Note that the average of the sample is \(\bar{x}_i=5\) and since the population standard deviation is not given, we compute the sample standard deviation instead \(s=2\).
Now, let’s identify the statistical claim that needs to be tested:
“the average incubation period of the novel coronavirus is less than 6 days”
The key word “average” suggests that the claim is about the parameter \(\mu\), so we can symbolically express the claim as
\(\mu<6\)
Since the claim is about the population mean and the standard deviation is unknown, we will use the one mean \(T\) procedure. Let’s check if all necessary assumptions are satisfied:
- The sample is simple random
- The population is normally distributed
- The population standard deviation, \(\sigma\), is unknown but \(s=2\)

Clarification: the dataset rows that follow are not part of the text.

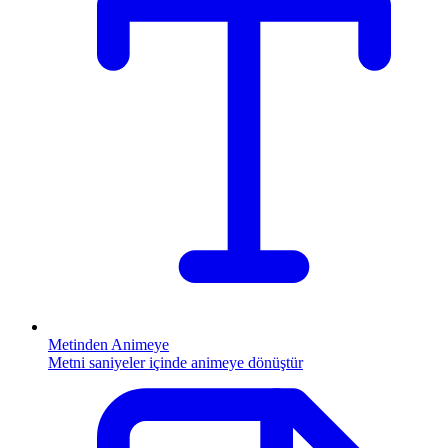
Metinden Animeye
Metni saniyeler içinde animeye dönüştür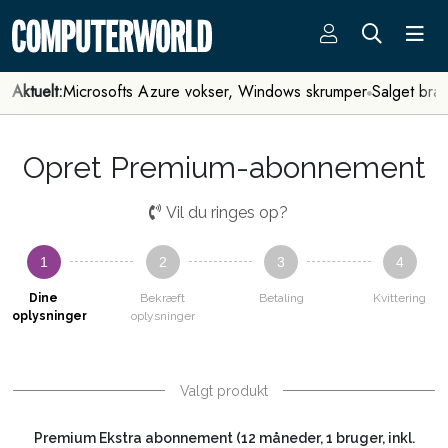
Aktuelt:
Microsofts Azure vokser, Windows skrumper
Salget bra
Opret Premium-abonnement
Vil du ringes op?
1
2
3
4
Dine
Bekræft
Betaling
Kvittering
oplysninger
oplysninger
Valgt produkt
Premium Ekstra abonnement (12 måneder, 1 bruger, inkl.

We will use the following template to perform the hypothesis testing:
In step 1, we will set up the hypothesis:
Since the claim is in the form of an inequality, therefore it must be set as an alternative hypothesis, therefore the null hypothesis is \(\mu=6\) and the test is left-tail, that is:
|
\(H_0: \mu=6\) \(H_a: \mu<6\) |
LT |
In step 2, we will identify the significance level:
The significance level can always be found in the text of the problem. In our case it is \(5\%\), thus:
\(\alpha=0.05\)
In step 3, we will find the test statistic using the formula:
\(t_0=\frac{\bar{x}_i-\mu_0}{s/\sqrt{n}}=\frac{5-6}{2/\sqrt{10}}=-1.58\)
In step 4, we will perform either the critical value approach or p-value approach to test the claim:
- In critical value approach, we construct the rejection region using the \(T\)-curve with \(df=n-1=10-1=9\):
RR: less than \(-t_{0.05}=-1.833\)
- In p-value approach, we compute the p-value using the \(T\)-curve with \(df=n-1=10-1=9\):
P-Value: \(P(T<-1.58)=0.074\)
In step 5, we will draw the conclusion:
- In the critical value approach, we must check whether the test statistic is in the rejection region or not. Our test statistic is \(-1.58\) and it is to the right of the critical value \(-1.833\), thus it is not in the rejection region.
- In the p-value approach, we must check whether the p-value is less than the significance level or not. Our p-value is \(0.074\) and it is greater than \(\alpha\).
Both tests suggest that we DO NOT reject the null hypothesis in favor of the alternative.
In step 6, we will interpret the results:
Under \(5\%\) significance level we DO NOT have sufficient evidence to suggest that the mean incubation period is less than \(6\) days.
We discussed how to apply the One Mean T Procedure to test a statistical claim about a population mean when the population standard deviation is not given.